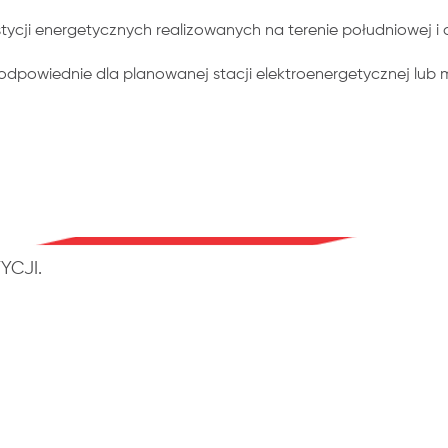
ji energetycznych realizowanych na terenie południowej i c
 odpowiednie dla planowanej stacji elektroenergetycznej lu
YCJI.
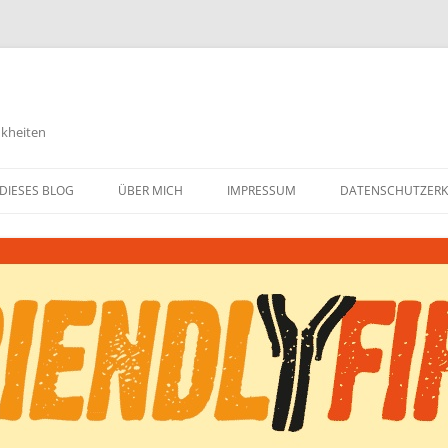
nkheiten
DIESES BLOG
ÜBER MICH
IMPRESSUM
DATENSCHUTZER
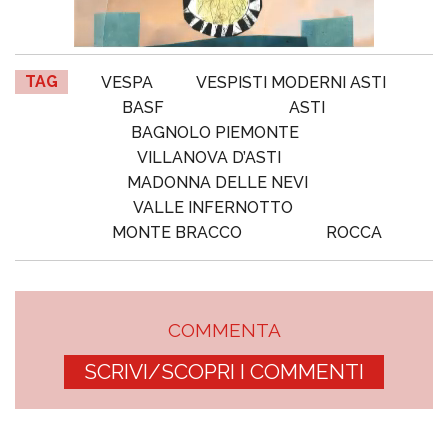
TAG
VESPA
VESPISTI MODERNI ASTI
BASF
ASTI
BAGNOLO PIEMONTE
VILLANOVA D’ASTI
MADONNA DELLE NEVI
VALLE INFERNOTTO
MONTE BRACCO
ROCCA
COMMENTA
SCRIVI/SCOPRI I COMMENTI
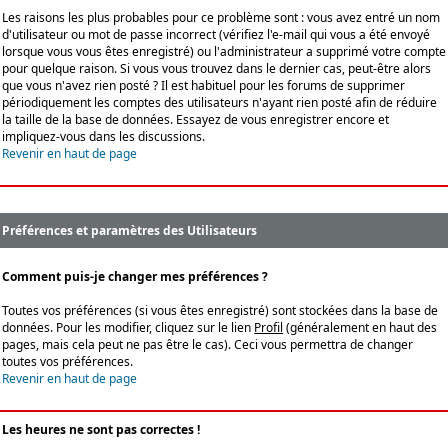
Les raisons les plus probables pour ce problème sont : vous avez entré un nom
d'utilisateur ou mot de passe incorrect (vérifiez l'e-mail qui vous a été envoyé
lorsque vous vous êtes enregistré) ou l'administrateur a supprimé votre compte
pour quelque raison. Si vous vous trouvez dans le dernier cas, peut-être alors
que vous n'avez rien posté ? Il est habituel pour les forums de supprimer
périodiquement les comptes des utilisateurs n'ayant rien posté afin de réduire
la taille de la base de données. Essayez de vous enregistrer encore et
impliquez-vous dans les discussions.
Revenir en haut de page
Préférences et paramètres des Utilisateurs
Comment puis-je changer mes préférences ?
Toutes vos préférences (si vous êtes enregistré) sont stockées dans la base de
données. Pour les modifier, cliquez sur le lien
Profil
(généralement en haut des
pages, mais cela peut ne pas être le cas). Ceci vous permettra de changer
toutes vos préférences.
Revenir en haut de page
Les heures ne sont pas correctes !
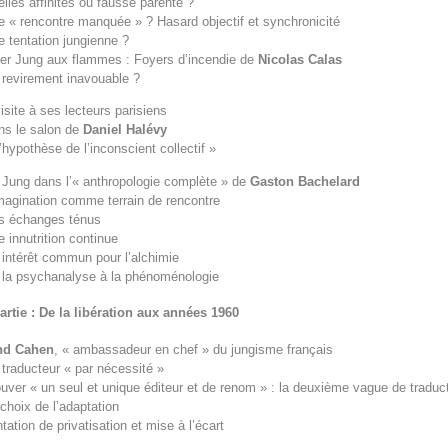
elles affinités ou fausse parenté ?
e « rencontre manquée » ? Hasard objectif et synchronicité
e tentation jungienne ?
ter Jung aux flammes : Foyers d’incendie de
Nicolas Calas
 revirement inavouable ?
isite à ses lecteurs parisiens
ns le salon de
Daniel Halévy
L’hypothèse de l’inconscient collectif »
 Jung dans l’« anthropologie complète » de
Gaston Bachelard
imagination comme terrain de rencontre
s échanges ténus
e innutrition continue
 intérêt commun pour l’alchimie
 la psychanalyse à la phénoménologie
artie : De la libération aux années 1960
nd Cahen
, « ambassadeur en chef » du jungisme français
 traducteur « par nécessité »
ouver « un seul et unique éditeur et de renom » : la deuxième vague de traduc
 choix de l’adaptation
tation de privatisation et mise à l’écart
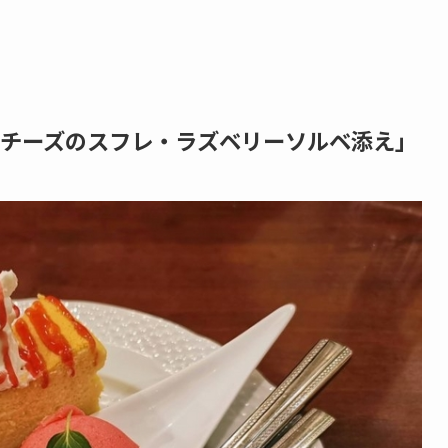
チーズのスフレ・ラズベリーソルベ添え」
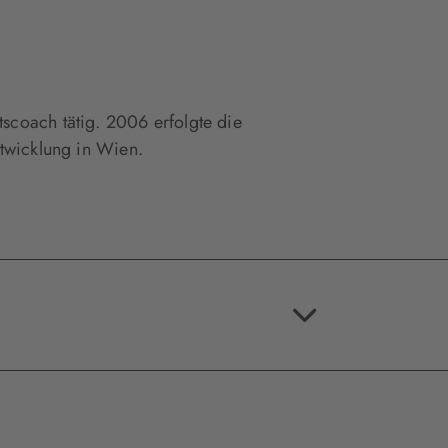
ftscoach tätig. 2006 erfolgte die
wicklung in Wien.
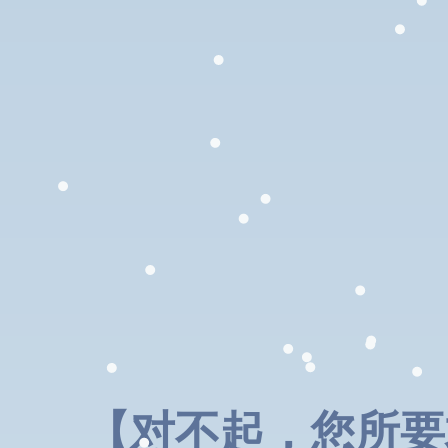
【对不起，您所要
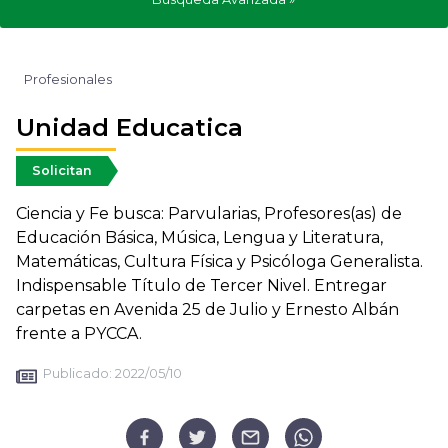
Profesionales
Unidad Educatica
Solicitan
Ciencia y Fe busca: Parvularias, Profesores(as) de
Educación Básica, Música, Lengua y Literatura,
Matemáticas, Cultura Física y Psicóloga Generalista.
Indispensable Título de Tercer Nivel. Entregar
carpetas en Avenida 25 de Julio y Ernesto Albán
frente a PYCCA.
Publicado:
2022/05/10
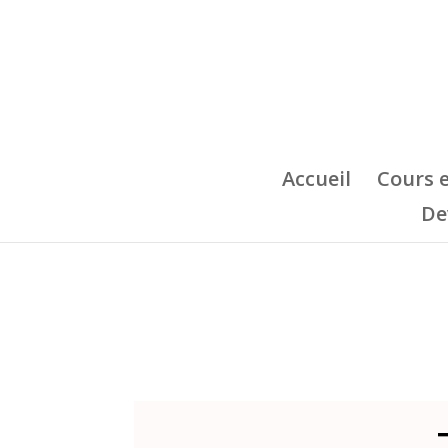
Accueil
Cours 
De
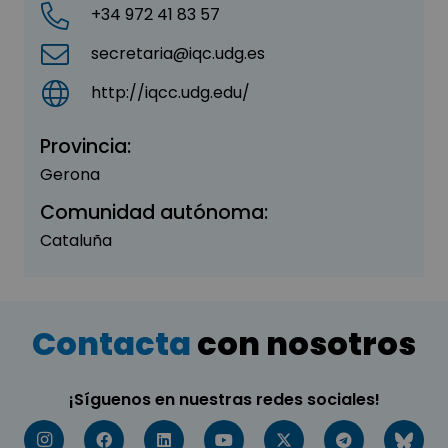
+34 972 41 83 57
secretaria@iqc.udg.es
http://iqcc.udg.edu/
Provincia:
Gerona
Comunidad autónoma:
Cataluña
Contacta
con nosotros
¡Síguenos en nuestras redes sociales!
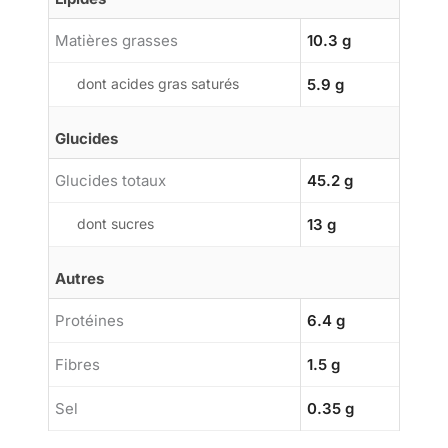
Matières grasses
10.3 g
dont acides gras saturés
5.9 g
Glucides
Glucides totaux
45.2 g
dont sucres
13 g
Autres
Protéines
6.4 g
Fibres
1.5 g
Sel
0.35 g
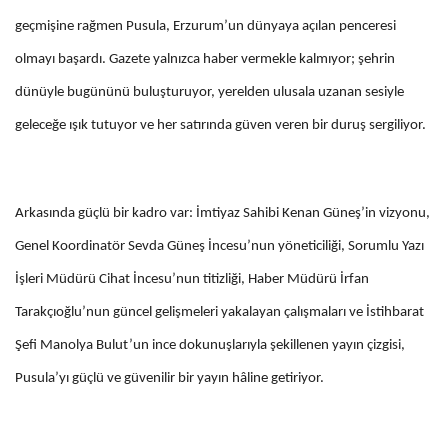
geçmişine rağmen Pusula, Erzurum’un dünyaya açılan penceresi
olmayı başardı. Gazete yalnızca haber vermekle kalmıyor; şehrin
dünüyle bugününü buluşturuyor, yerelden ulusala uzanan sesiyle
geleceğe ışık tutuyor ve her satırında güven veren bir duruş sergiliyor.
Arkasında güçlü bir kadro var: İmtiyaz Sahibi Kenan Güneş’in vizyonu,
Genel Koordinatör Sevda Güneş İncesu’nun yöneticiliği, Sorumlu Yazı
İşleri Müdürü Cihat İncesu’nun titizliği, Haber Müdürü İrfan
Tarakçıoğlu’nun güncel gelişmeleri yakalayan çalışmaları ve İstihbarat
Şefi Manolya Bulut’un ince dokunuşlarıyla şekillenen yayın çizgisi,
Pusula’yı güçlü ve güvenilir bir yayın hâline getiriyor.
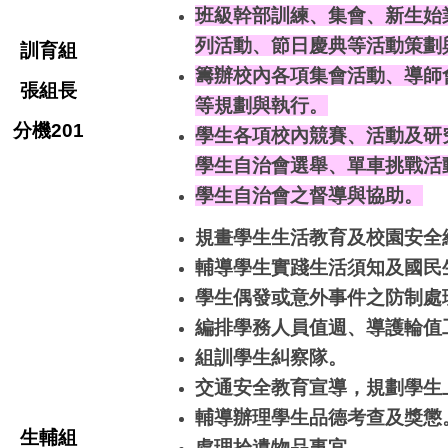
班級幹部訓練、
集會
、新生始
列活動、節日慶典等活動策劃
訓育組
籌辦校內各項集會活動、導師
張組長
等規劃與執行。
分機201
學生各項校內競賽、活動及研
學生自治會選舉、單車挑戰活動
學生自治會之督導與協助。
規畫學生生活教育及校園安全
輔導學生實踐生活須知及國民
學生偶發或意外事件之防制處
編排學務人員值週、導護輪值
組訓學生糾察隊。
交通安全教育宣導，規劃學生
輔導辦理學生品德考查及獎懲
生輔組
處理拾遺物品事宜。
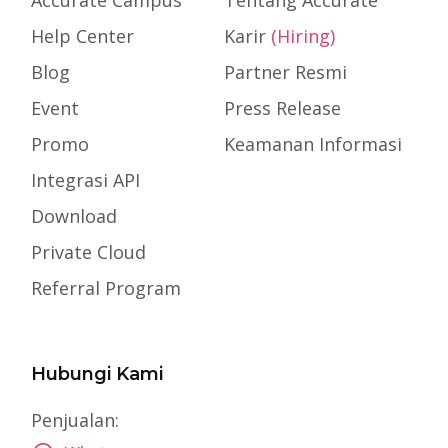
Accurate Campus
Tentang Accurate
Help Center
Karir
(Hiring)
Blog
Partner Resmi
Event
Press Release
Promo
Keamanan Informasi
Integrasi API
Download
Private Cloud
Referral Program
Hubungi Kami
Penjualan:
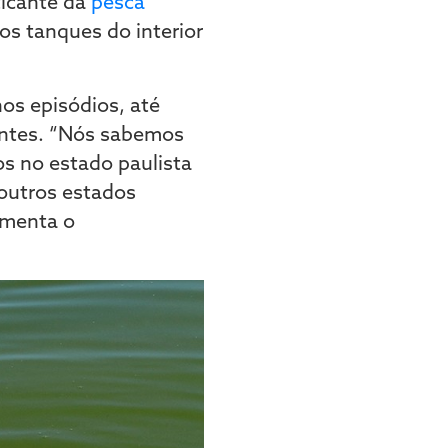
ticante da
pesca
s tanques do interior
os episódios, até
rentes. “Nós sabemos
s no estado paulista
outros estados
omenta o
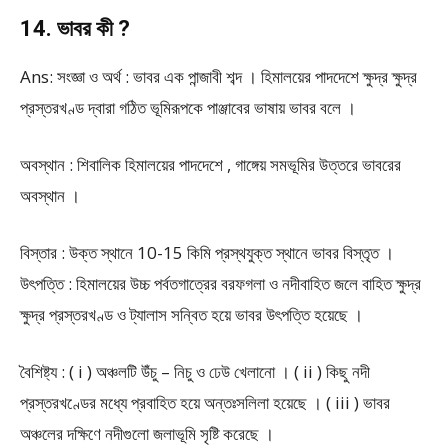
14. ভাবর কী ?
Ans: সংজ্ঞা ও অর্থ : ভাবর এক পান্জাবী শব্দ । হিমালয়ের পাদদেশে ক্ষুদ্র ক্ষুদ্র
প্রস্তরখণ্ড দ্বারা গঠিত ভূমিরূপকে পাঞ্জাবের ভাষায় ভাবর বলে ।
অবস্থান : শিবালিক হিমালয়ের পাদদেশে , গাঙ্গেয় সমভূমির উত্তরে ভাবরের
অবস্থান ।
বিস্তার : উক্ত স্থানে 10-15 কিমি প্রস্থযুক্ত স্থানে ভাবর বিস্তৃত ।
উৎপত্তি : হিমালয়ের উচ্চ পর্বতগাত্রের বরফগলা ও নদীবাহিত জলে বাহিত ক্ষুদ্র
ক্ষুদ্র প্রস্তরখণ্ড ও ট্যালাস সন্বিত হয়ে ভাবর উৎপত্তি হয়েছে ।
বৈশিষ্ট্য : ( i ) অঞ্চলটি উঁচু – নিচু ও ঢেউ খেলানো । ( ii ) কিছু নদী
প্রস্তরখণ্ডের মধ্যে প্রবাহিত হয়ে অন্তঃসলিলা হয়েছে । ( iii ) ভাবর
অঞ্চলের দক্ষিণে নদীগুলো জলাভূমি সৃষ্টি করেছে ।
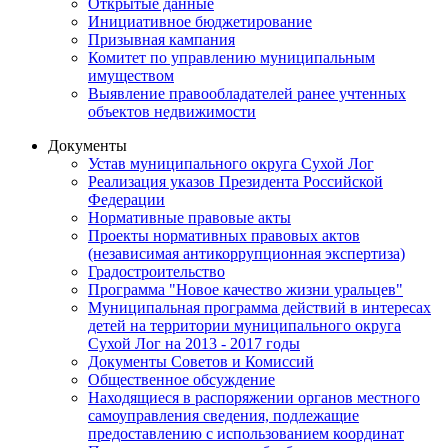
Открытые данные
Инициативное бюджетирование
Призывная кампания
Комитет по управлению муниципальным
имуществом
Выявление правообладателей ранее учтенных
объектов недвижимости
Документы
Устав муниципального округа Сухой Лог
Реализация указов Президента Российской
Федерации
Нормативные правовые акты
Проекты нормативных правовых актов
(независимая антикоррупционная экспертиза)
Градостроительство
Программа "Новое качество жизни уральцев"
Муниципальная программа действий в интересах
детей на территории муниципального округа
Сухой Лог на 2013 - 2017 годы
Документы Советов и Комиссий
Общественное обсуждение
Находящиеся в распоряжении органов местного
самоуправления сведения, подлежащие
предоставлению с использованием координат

- REQUIRED WORK
Where an entry includes an image, skip the image and return everything else exactly.

- OUTPUT OF THE TASK
ji energetycznych realizowanych na terenie południowej i c
 odpowiednie dla planowanej stacji elektroenergetycznej lu
YCJI.
nkheiten
DIESES BLOG
ÜBER MICH
IMPRESSUM
DATENSCHUTZER
TAG
VESPA
VESPISTI MODERNI ASTI
BASF
ASTI
BAGNOLO PIEMONTE
VILLANOVA D’ASTI
MADONNA DELLE NEVI
VALLE INFERNOTTO
MONTE BRACCO
ROCCA
COMMENTA
SCRIVI/SCOPRI I COMMENTI
Les raisons les plus probables pour ce problème sont : vous avez entré un nom
d'utilisateur ou mot de passe incorrect (vérifiez l'e-mail qui vous a été envoyé
lorsque vous vous êtes enregistré) ou l'administrateur a supprimé votre compte
pour quelque raison. Si vous vous trouvez dans le dernier cas, peut-être alors
que vous n'avez rien posté ? Il est habituel pour les forums de supprimer
périodiquement les comptes des utilisateurs n'ayant rien posté afin de réduire
la taille de la base de données. Essayez de vous enregistrer encore et
impliquez-vous dans les discussions.
Revenir en haut de page
Préférences et paramètres des Utilisateurs
Comment puis-je changer mes préférences ?
Toutes vos préférences (si vous êtes enregistré) sont stockées dans la base de
données. Pour les modifier, cliquez sur le lien
Profil
(généralement en haut des
pages, mais cela peut ne pas être le cas). Ceci vous permettra de changer
toutes vos préférences.
Revenir en haut de page
Les heures ne sont pas correctes !
elles affinités ou fausse parenté ?
e « rencontre manquée » ? Hasard objectif et synchronicité
e tentation jungienne ?
ter Jung aux flammes : Foyers d’incendie de
Nicolas Calas
 revirement inavouable ?
isite à ses lecteurs parisiens
ns le salon de
Daniel Halévy
L’hypothèse de l’inconscient collectif »
 Jung dans l’« anthropologie complète » de
Gaston Bachelard
imagination comme terrain de rencontre
s échanges ténus
e innutrition continue
 intérêt commun pour l’alchimie
 la psychanalyse à la phénoménologie
artie : De la libération aux années 1960
nd Cahen
, « ambassadeur en chef » du jungisme français
 traducteur « par nécessité »
ouver « un seul et unique éditeur et de renom » : la deuxième vague de traduc
 choix de l’adaptation
tation de privatisation et mise à l’écart
チーズのスフレ・ラズベリーソルベ添え」
ftscoach tätig. 2006 erfolgte die
wicklung in Wien.
【对不起，您所要
Profesionales
Unidad Educatica
Solicitan
Ciencia y Fe busca: Parvularias, Profesores(as) de
Educación Básica, Música, Lengua y Literatura,
Matemáticas, Cultura Física y Psicóloga Generalista.
Indispensable Título de Tercer Nivel. Entregar
carpetas en Avenida 25 de Julio y Ernesto Albán
frente a PYCCA.
Publicado:
2022/05/10
Accueil
Cours 
De
+34 972 41 83 57
secretaria@iqc.udg.es
http://iqcc.udg.edu/
Provincia:
Gerona
Comunidad autónoma:
Cataluña
Contacta
con nosotros
¡Síguenos en nuestras redes sociales!
Matières grasses
10.3 g
dont acides gras saturés
5.9 g
Glucides
Glucides totaux
45.2 g
dont sucres
13 g
Autres
Protéines
6.4 g
Fibres
1.5 g
Sel
0.35 g
geçmişine rağmen Pusula, Erzurum’un dünyaya açılan penceresi
olmayı başardı. Gazete yalnızca haber vermekle kalmıyor; şehrin
dünüyle bugününü buluşturuyor, yerelden ulusala uzanan sesiyle
geleceğe ışık tutuyor ve her satırında güven veren bir duruş sergiliyor.
Arkasında güçlü bir kadro var: İmtiyaz Sahibi Kenan Güneş’in vizyonu,
Genel Koordinatör Sevda Güneş İncesu’nun yöneticiliği, Sorumlu Yazı
İşleri Müdürü Cihat İncesu’nun titizliği, Haber Müdürü İrfan
Tarakçıoğlu’nun güncel gelişmeleri yakalayan çalışmaları ve İstihbarat
Şefi Manolya Bulut’un ince dokunuşlarıyla şekillenen yayın çizgisi,
Pusula’yı güçlü ve güvenilir bir yayın hâline getiriyor.
班級幹部訓練、
集會
、新生始
列活動、節日慶典等活動策劃
訓育組
籌辦校內各項集會活動、導師
張組長
等規劃與執行。
分機201
學生各項校內競賽、活動及研
學生自治會選舉、單車挑戰活動
學生自治會之督導與協助。
規畫學生生活教育及校園安全
輔導學生實踐生活須知及國民
學生偶發或意外事件之防制處
編排學務人員值週、導護輪值
組訓學生糾察隊。
交通安全教育宣導，規劃學生
輔導辦理學生品德考查及獎懲
生輔組
處理拾遺物品事宜。
Accurate Campus
Tentang Accurate
Help Center
Karir
(Hiring)
Blog
Partner Resmi
Event
Press Release
Promo
Keamanan Informasi
Integrasi API
Download
Private Cloud
Referral Program
Hubungi Kami
Penjualan:
ticante da
pesca
s tanques do interior
os episódios, até
rentes. “Nós sabemos
s no estado paulista
outros estados
omenta o
14. ভাবর কী ?
Ans: সংজ্ঞা ও অর্থ : ভাবর এক পান্জাবী শব্দ । হিমালয়ের পাদদেশে ক্ষুদ্র ক্ষুদ্র
প্রস্তরখণ্ড দ্বারা গঠিত ভূমিরূপকে পাঞ্জাবের ভাষায় ভাবর বলে ।
অবস্থান : শিবালিক হিমালয়ের পাদদেশে , গাঙ্গেয় সমভূমির উত্তরে ভাবরের
অবস্থান ।
বিস্তার : উক্ত স্থানে 10-15 কিমি প্রস্থযুক্ত স্থানে ভাবর বিস্তৃত ।
উৎপত্তি : হিমালয়ের উচ্চ পর্বতগাত্রের বরফগলা ও নদীবাহিত জলে বাহিত ক্ষুদ্র
ক্ষুদ্র প্রস্তরখণ্ড ও ট্যালাস সন্বিত হয়ে ভাবর উৎপত্তি হয়েছে ।
বৈশিষ্ট্য : ( i ) অঞ্চলটি উঁচু – নিচু ও ঢেউ খেলানো । ( ii ) কিছু নদী
প্রস্তরখণ্ডের মধ্যে প্রবাহিত হয়ে অন্তঃসলিলা হয়েছে । ( iii ) ভাবর
অঞ্চলের দক্ষিণে নদীগুলো জলাভূমি সৃষ্টি করেছে ।
Открытые данные
Инициативное бюджетирование
Призывная кампания
Комитет по управлению муниципальным
имуществом
Выявление правообладателей ранее учтенных
объектов недвижимости
Документы
Устав муниципального округа Сухой Лог
Реализация указов Президента Российской
Федерации
Нормативные правовые акты
Проекты нормативных правовых актов
(независимая антикоррупционная экспертиза)
Градостроительство
Программа "Новое качество жизни уральцев"
Муниципальная программа действий в интересах
детей на территории муниципального округа
Сухой Лог на 2013 - 2017 годы
Документы Советов и Комиссий
Общественное обсуждение
Находящиеся в распоряжении органов местного
самоуправления сведения, подлежащие
предоставлению с использованием координат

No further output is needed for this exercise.